At the hospital, the parents were met by another midwife, as well as myself and the RN from the birth center. After nearly a day at the birth center and a few hours at the hospital, baby was still born vaginally, with minimal interventions. 


Accidental Home Birth Happens, Too!

When I got the late night text from one birth center mom that contractions were picking up, I checked my birth bag, made sure her number was excused from my "Do Not Disturb" setting, and got ready for go-time. But early that morning, I woke to a very different text, that went something like: "Baby's here! And we're still at home! Call you tomorrow!"

These second-time parents had told me during our prenatal how comfortable they felt with labor and how they weren't sure they'd need much! How true! When baby came quickly at home, they had just called the birth center to confirm they were on their way. Within a few minutes, midwife Corina was on her way to them instead!
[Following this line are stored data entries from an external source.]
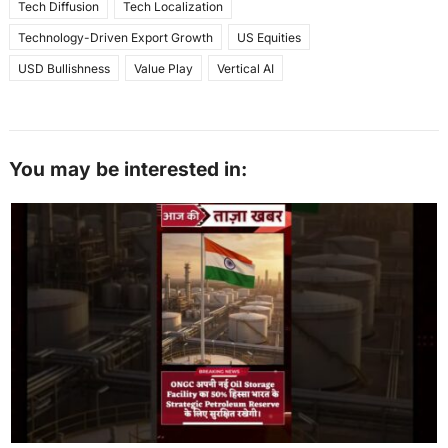
Tech Diffusion
Tech Localization
Technology-Driven Export Growth
US Equities
USD Bullishness
Value Play
Vertical AI
You may be interested in:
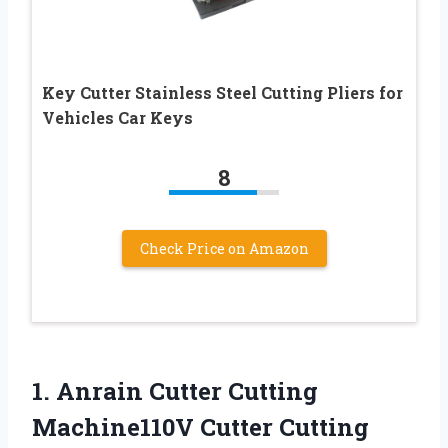
Key Cutter Stainless Steel Cutting Pliers for
Vehicles Car Keys
8
Check Price on Amazon
1. Anrain Cutter Cutting
Machine110V Cutter Cutting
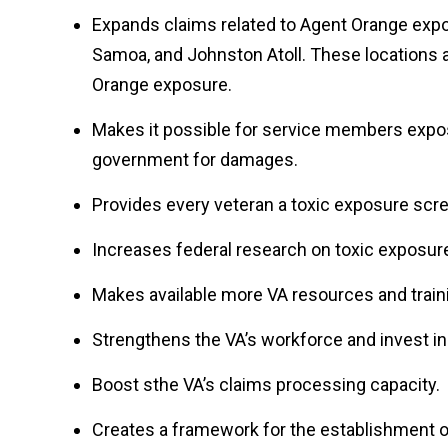
Expands claims related to Agent Orange expo
Samoa, and Johnston Atoll. These locations a
Orange exposure.
Makes it possible for service members expo
government for damages.
Provides every veteran a toxic exposure scr
Increases federal research on toxic exposur
Makes available more VA resources and train
Strengthens the VA’s workforce and invest in 
Boost sthe VA’s claims processing capacity.
Creates a framework for the establishment o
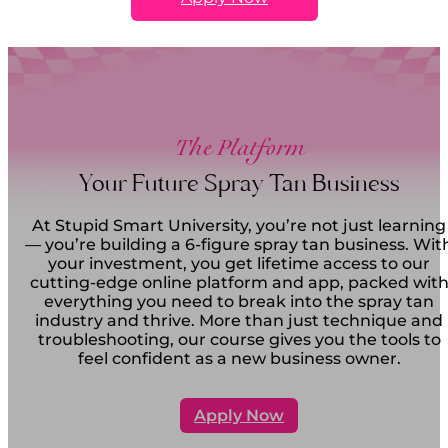
The Platform
Your Future Spray Tan Business
At Stupid Smart University, you’re not just learning
— you’re building a 6-figure spray tan business. Wit
your investment, you get lifetime access to our
cutting-edge online platform and app, packed wit
everything you need to break into the spray tan
industry and thrive. More than just technique and
troubleshooting, our course gives you the tools to
feel confident as a new business owner.
Apply Now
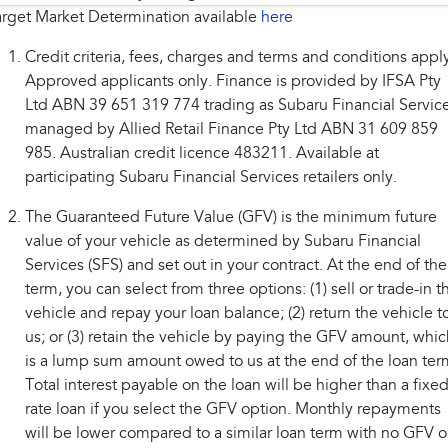
rget Market Determination available
here
Credit criteria, fees, charges and terms and conditions appl
Approved applicants only. Finance is provided by IFSA Pty
Ltd ABN 39 651 319 774 trading as Subaru Financial Service
managed by Allied Retail Finance Pty Ltd ABN 31 609 859
985. Australian credit licence 483211. Available at
participating Subaru Financial Services retailers only.
The Guaranteed Future Value (GFV) is the minimum future
value of your vehicle as determined by Subaru Financial
Services (SFS) and set out in your contract. At the end of the
term, you can select from three options: (1) sell or trade-in t
vehicle and repay your loan balance; (2) return the vehicle t
us; or (3) retain the vehicle by paying the GFV amount, whic
is a lump sum amount owed to us at the end of the loan ter
Total interest payable on the loan will be higher than a fixe
rate loan if you select the GFV option. Monthly repayments
will be lower compared to a similar loan term with no GFV o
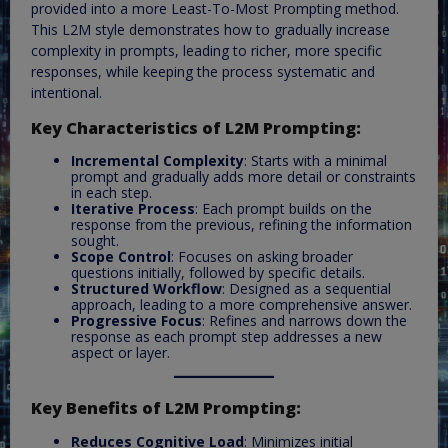
provided into a more Least-To-Most Prompting method.
This L2M style demonstrates how to gradually increase
complexity in prompts, leading to richer, more specific
responses, while keeping the process systematic and
intentional.
Key Characteristics of L2M Prompting:
Incremental Complexity
: Starts with a minimal
prompt and gradually adds more detail or constraints
in each step.
Iterative Process
: Each prompt builds on the
response from the previous, refining the information
sought.
Scope Control
: Focuses on asking broader
questions initially, followed by specific details.
Structured Workflow
: Designed as a sequential
approach, leading to a more comprehensive answer.
Progressive Focus
: Refines and narrows down the
response as each prompt step addresses a new
aspect or layer.
Key Benefits of L2M Prompting:
Reduces Cognitive Load
: Minimizes initial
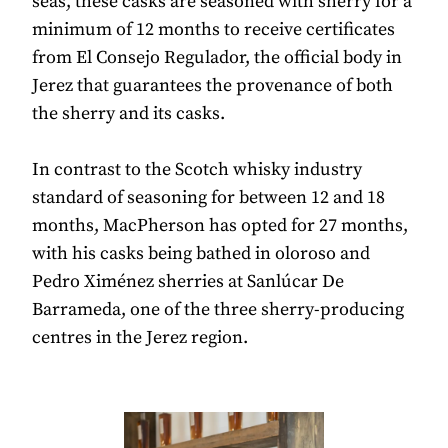
seas, these casks are seasoned with sherry for a
minimum of 12 months to receive certificates
from El Consejo Regulador, the official body in
Jerez that guarantees the provenance of both
the sherry and its casks.
In contrast to the Scotch whisky industry
standard of seasoning for between 12 and 18
months, MacPherson has opted for 27 months,
with his casks being bathed in oloroso and
Pedro Ximénez sherries at Sanlúcar De
Barrameda, one of the three sherry-producing
centres in the Jerez region.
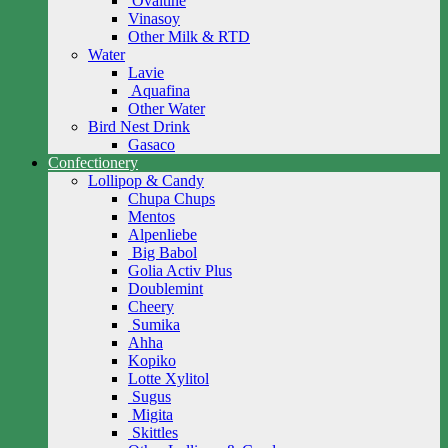
Ovaltine
Vinasoy
Other Milk & RTD
Water
Lavie
Aquafina
Other Water
Bird Nest Drink
Gasaco
Confectionery
Lollipop & Candy
Chupa Chups
Mentos
Alpenliebe
Big Babol
Golia Activ Plus
Doublemint
Cheery
Sumika
Ahha
Kopiko
Lotte Xylitol
Sugus
Migita
Skittles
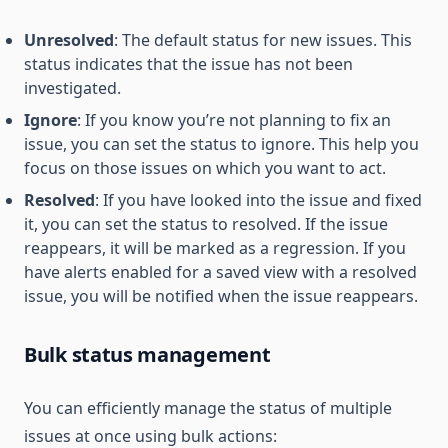
Unresolved
: The default status for new issues. This
status indicates that the issue has not been
investigated.
Ignore
: If you know you’re not planning to fix an
issue, you can set the status to ignore. This help you
focus on those issues on which you want to act.
Resolved
: If you have looked into the issue and fixed
it, you can set the status to resolved. If the issue
reappears, it will be marked as a regression. If you
have alerts enabled for a saved view with a resolved
issue, you will be notified when the issue reappears.
Bulk status management
You can efficiently manage the status of multiple
issues at once using bulk actions:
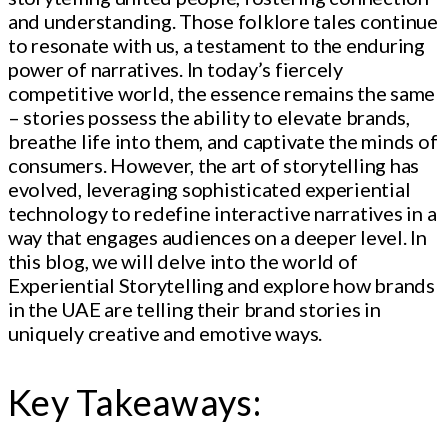
and understanding. Those folklore tales continue
to resonate with us, a testament to the enduring
power of narratives. In today’s fiercely
competitive world, the essence remains the same
– stories possess the ability to elevate brands,
breathe life into them, and captivate the minds of
consumers. However, the art of storytelling has
evolved, leveraging sophisticated experiential
technology to redefine interactive narratives in a
way that engages audiences on a deeper level. In
this blog, we will delve into the world of
Experiential Storytelling and explore how brands
in the UAE are telling their brand stories in
uniquely creative and emotive ways.
Key Takeaways:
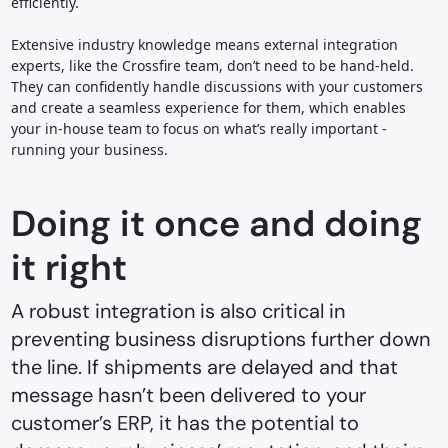
efficiently.
Extensive industry knowledge means external integration
experts, like the Crossfire team, don’t need to be hand-held.
They can confidently handle discussions with your customers
and create a seamless experience for them, which enables
your in-house team to focus on what’s really important -
running your business.
Doing it once and doing
it right
A robust integration is also critical in
preventing business disruptions further down
the line. If shipments are delayed and that
message hasn’t been delivered to your
customer’s ERP, it has the potential to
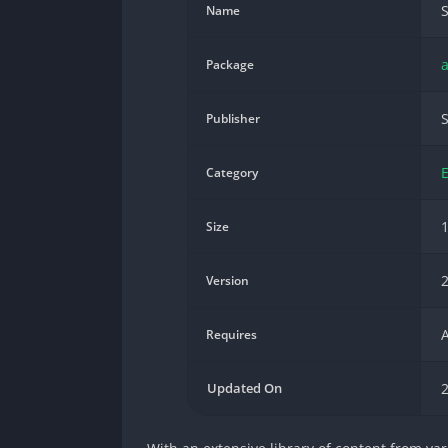
S
Name
a
Package
S
Publisher
Category
Size
2
Version
A
Requires
Updated On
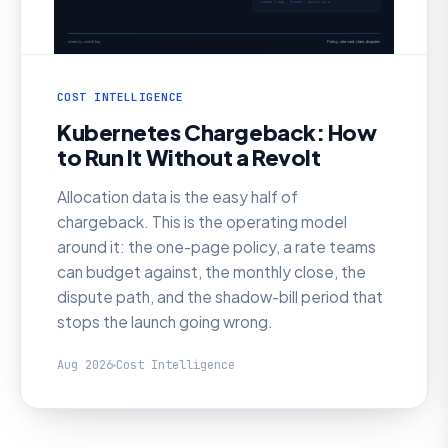
COST INTELLIGENCE
Kubernetes Chargeback: How
to Run It Without a Revolt
Allocation data is the easy half of
chargeback. This is the operating model
around it: the one-page policy, a rate teams
can budget against, the monthly close, the
dispute path, and the shadow-bill period that
stops the launch going wrong.
Aug 2026
Cost Intelligence
AI SRE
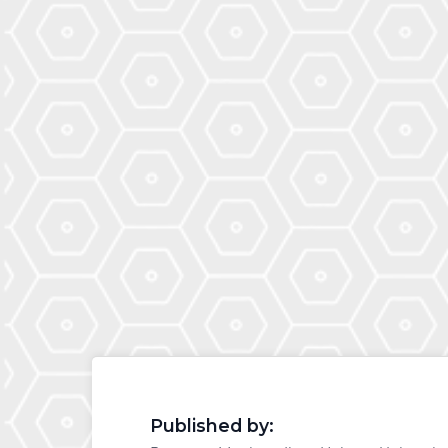
Published by:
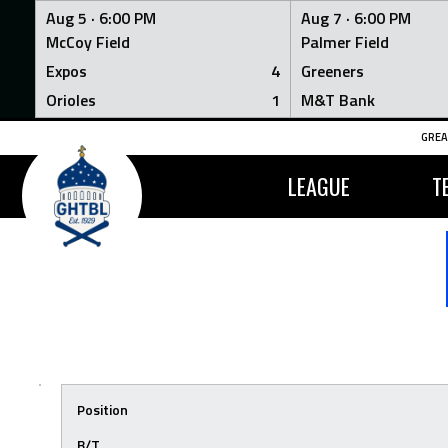
Aug 5 ·
6:00 PM
Aug 7 ·
6:00 PM
McCoy Field
Palmer Field
Expos
4
Greeners
Orioles
1
M&T Bank
Skip
GREA
to
content
LEAGUE
T
Position
B/T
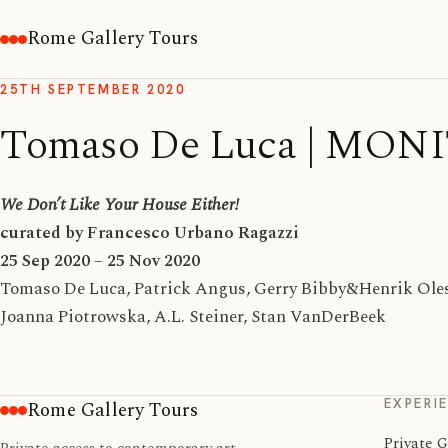
Rome Gallery Tours
25TH SEPTEMBER 2020
Tomaso De Luca | MON
We Don’t Like Your House Either!
curated by Francesco Urbano Ragazzi
25 Sep 2020 – 25 Nov 2020
Tomaso De Luca, Patrick Angus, Gerry Bibby&Henrik Olese
Joanna Piotrowska, A.L. Steiner, Stan VanDerBeek
EXPERI
Rome Gallery Tours
Private G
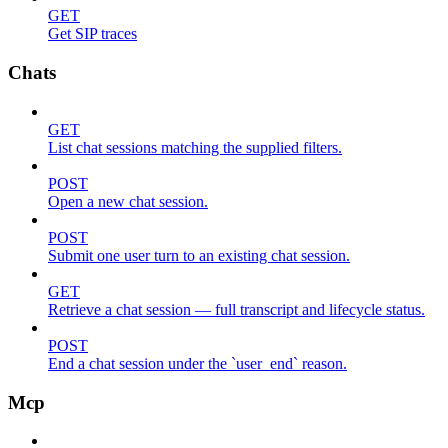
GET
Get SIP traces
Chats
GET
List chat sessions matching the supplied filters.
POST
Open a new chat session.
POST
Submit one user turn to an existing chat session.
GET
Retrieve a chat session — full transcript and lifecycle status.
POST
End a chat session under the `user_end` reason.
Mcp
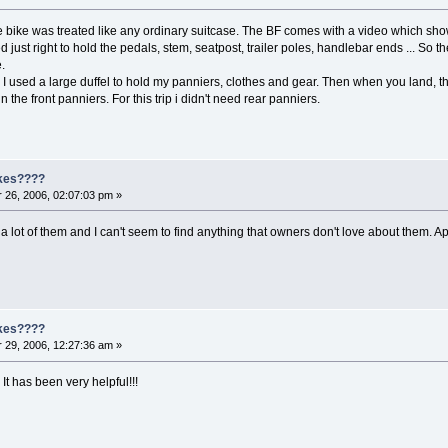
he bike was treated like any ordinary suitcase. The BF comes with a video which s
ized just right to hold the pedals, stem, seatpost, trailer poles, handlebar ends ... 
.
I used a large duffel to hold my panniers, clothes and gear. Then when you land, the
in the front panniers. For this trip i didn't need rear panniers.
ikes????
26, 2006, 02:07:03 pm »
 lot of them and I can't seem to find anything that owners don't love about them. A
ikes????
29, 2006, 12:27:36 am »
It has been very helpful!!!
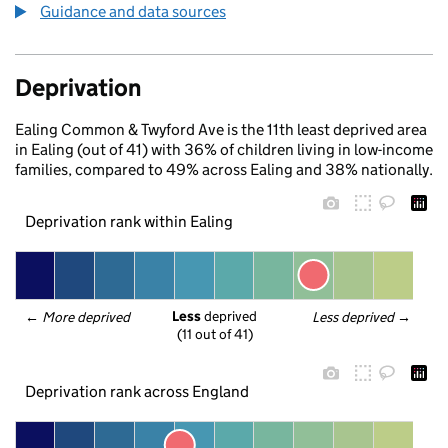
Guidance and data sources
Deprivation
Ealing Common & Twyford Ave is the 11th least deprived area
in Ealing (out of 41) with 36% of children living in low-income
families, compared to 49% across Ealing and 38% nationally.
Deprivation rank within Ealing
Less
 deprived
← 
More deprived
Less deprived
 →
(11 out of 41)
Deprivation rank across England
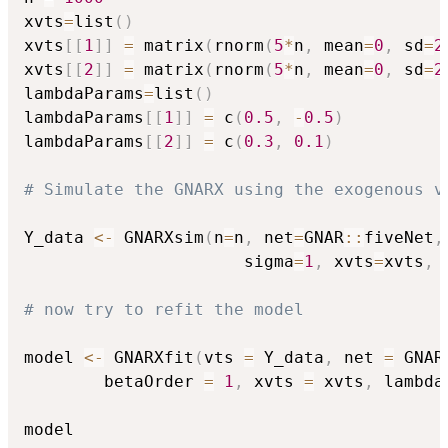
xvts
=
list
(
)
xvts
[
[
1
]
]
=
 matrix
(
rnorm
(
5
*
n
,
 mean
=
0
,
 sd
=
2
xvts
[
[
2
]
]
=
 matrix
(
rnorm
(
5
*
n
,
 mean
=
0
,
 sd
=
2
lambdaParams
=
list
(
)
lambdaParams
[
[
1
]
]
=
 c
(
0.5
,
-
0.5
)
lambdaParams
[
[
2
]
]
=
 c
(
0.3
,
0.1
)
# Simulate the GNARX using the exogenous v
Y_data 
<-
 GNARXsim
(
n
=
n
,
 net
=
GNAR
::
fiveNet
,
                      sigma
=
1
,
 xvts
=
xvts
,
 
# now try to refit the model
model 
<-
 GNARXfit
(
vts 
=
 Y_data
,
 net 
=
 GNAR
		betaOrder 
=
1
,
 xvts 
=
 xvts
,
 lambda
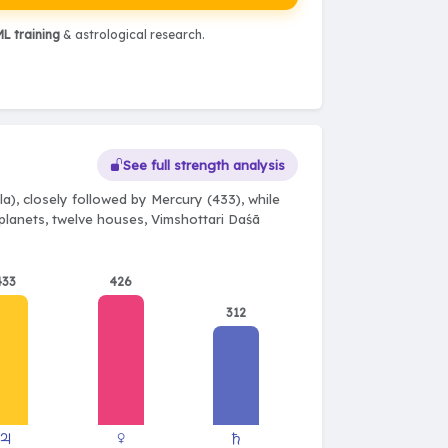
L training
& astrological research.
See full strength analysis
a), closely followed by Mercury (433), while
e planets, twelve houses, Vimshottari Daśā
433
426
312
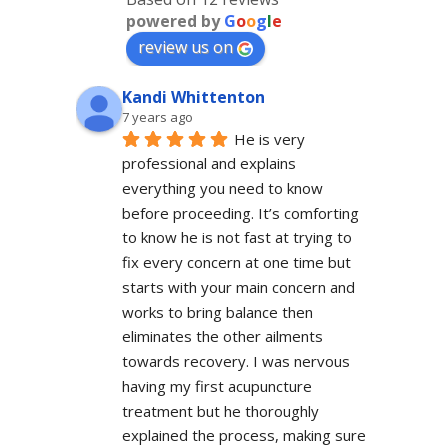
powered by
G
o
o
g
l
e
review us on
Kandi Whittenton
7 years ago
He is very 
professional and explains 
everything you need to know 
before proceeding. It’s comforting 
to know he is not fast at trying to 
fix every concern at one time but 
starts with your main concern and 
works to bring balance then 
eliminates the other ailments 
towards recovery. I was nervous 
having my first acupuncture 
treatment but he thoroughly 
explained the process, making sure 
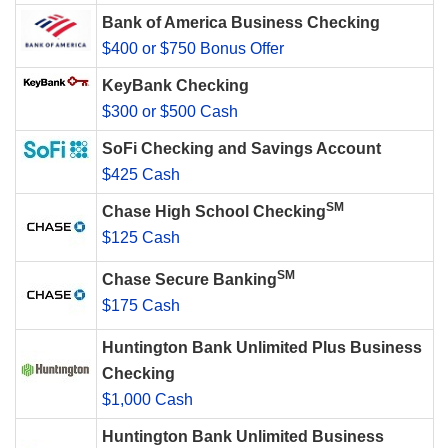
Bank of America Business Checking
$400 or $750 Bonus Offer
KeyBank Checking
$300 or $500 Cash
SoFi Checking and Savings Account
$425 Cash
SM
Chase High School Checking
$125 Cash
SM
Chase Secure Banking
$175 Cash
Huntington Bank Unlimited Plus Business
Checking
$1,000 Cash
Huntington Bank Unlimited Business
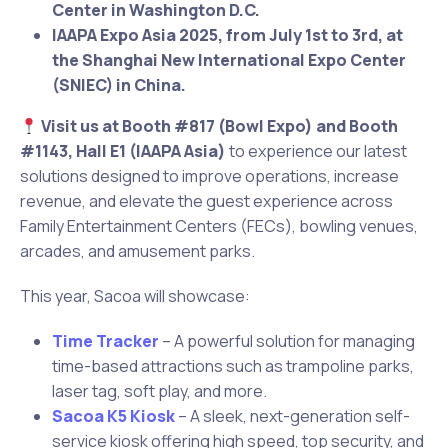
Center in Washington D.C.
IAAPA Expo Asia 2025, from July 1st to 3rd, at
the Shanghai New International Expo Center
(SNIEC) in China.
Visit us at Booth #817 (Bowl Expo) and Booth
#1143, Hall E1 (IAAPA Asia)
to experience our latest
solutions designed to improve operations, increase
revenue, and elevate the guest experience across
Family Entertainment Centers (FECs), bowling venues,
arcades, and amusement parks.
This year, Sacoa will showcase:
Time Tracker
– A powerful solution for managing
time-based attractions such as trampoline parks,
laser tag, soft play, and more.
Sacoa K5 Kiosk
– A sleek, next-generation self-
service kiosk offering high speed, top security, and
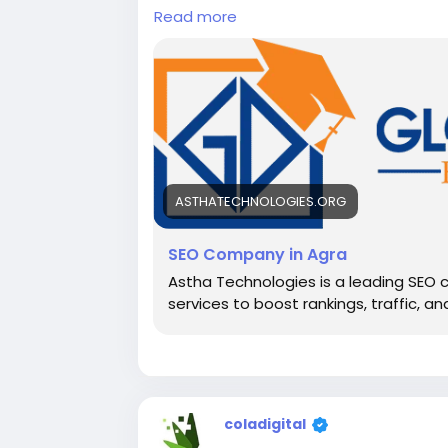
Read more
ASTHATECHNOLOGIES.ORG
SEO Company in Agra
Astha Technologies is a leading SEO 
services to boost rankings, traffic, an
coladigital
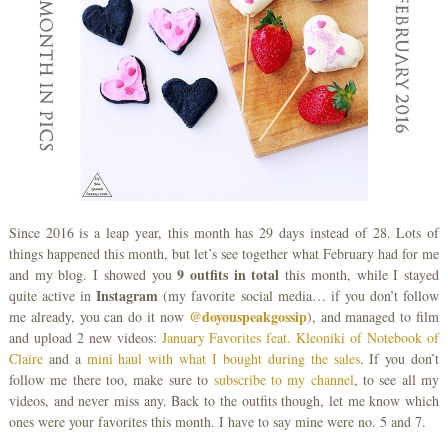
Since 2016 is a leap year, this month has 29 days instead of 28. Lots of
things happened this month, but let’s see together what February had for me
9 outfits in total
and my blog. I showed you
this month, while I stayed
Instagram
quite active in
(my favorite social media… if you don’t follow
@doyouspeakgossip
me already, you can do it now
), and managed to film
and upload 2 new videos:
January Favorites feat. Kleoniki of Notebook of
Claire
and a
mini haul with what I bought during the sales
. If you don’t
follow me there too, make sure to
subscribe to my channel
, to see all my
videos, and never miss any. Back to the outfits though, let me know which
ones were your favorites this month. I have to say mine were no. 5 and 7.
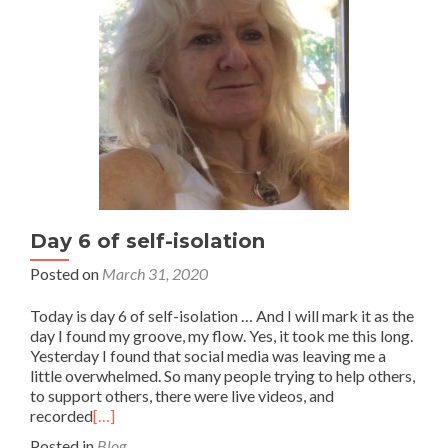
Day 6 of self-isolation
Posted on
March 31, 2020
Today is day 6 of self-isolation … And I will mark it as the
day I found my groove, my flow. Yes, it took me this long.
Yesterday I found that social media was leaving me a
little overwhelmed. So many people trying to help others,
to support others, there were live videos, and
recorded
[…]
Posted in
Blog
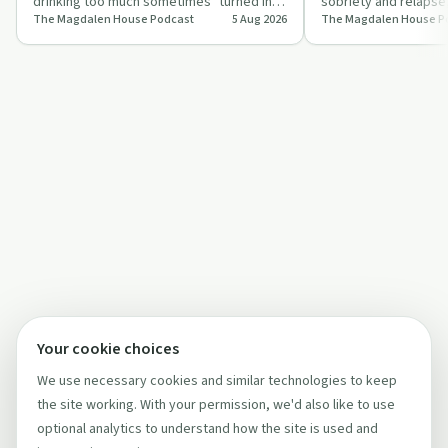
drinking too much sometimes" turned into
sobriety and relapse
The Magdalen House Podcast
5 Aug 2026
The Magdalen House P
daily dependence, health issues, and …
Magdalen House and f
Twelve S…
Your cookie choices
We use necessary cookies and similar technologies to keep
the site working. With your permission, we'd also like to use
optional analytics to understand how the site is used and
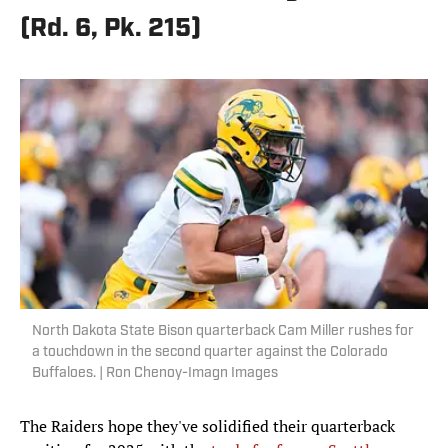
(Rd. 6, Pk. 215)
North Dakota State Bison quarterback Cam Miller rushes for
a touchdown in the second quarter against the Colorado
Buffaloes. | Ron Chenoy-Imagn Images
The Raiders hope they've solidified their quarterback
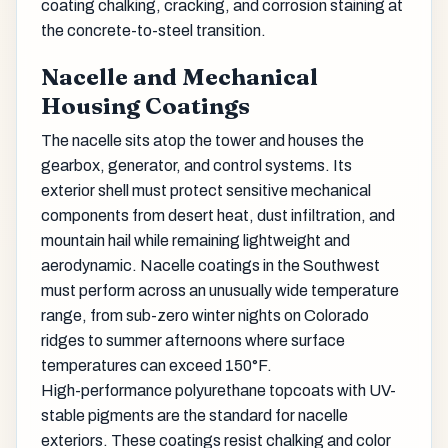
coating chalking, cracking, and corrosion staining at
the concrete-to-steel transition.
Nacelle and Mechanical
Housing Coatings
The nacelle sits atop the tower and houses the
gearbox, generator, and control systems. Its
exterior shell must protect sensitive mechanical
components from desert heat, dust infiltration, and
mountain hail while remaining lightweight and
aerodynamic. Nacelle coatings in the Southwest
must perform across an unusually wide temperature
range, from sub-zero winter nights on Colorado
ridges to summer afternoons where surface
temperatures can exceed 150°F.
High-performance polyurethane topcoats with UV-
stable pigments are the standard for nacelle
exteriors. These coatings resist chalking and color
When I checked-in that week, the mom told me the whole beautiful story. It was a little messier than they were anticipating, but healthy mom and healthy baby were both very happy, and had had access to all the support they needed.

After watching how families are served at Embrace — from the moment they step in the door, to after baby goes home — all I have to say is, "Can we have more of these?!" "How can we let more people know?" "How can we ensure this is more accessible?"

I'm very grateful to have been able to be a part of Embrace's story this year. And to any parent considering a birth center — give your local one a visit!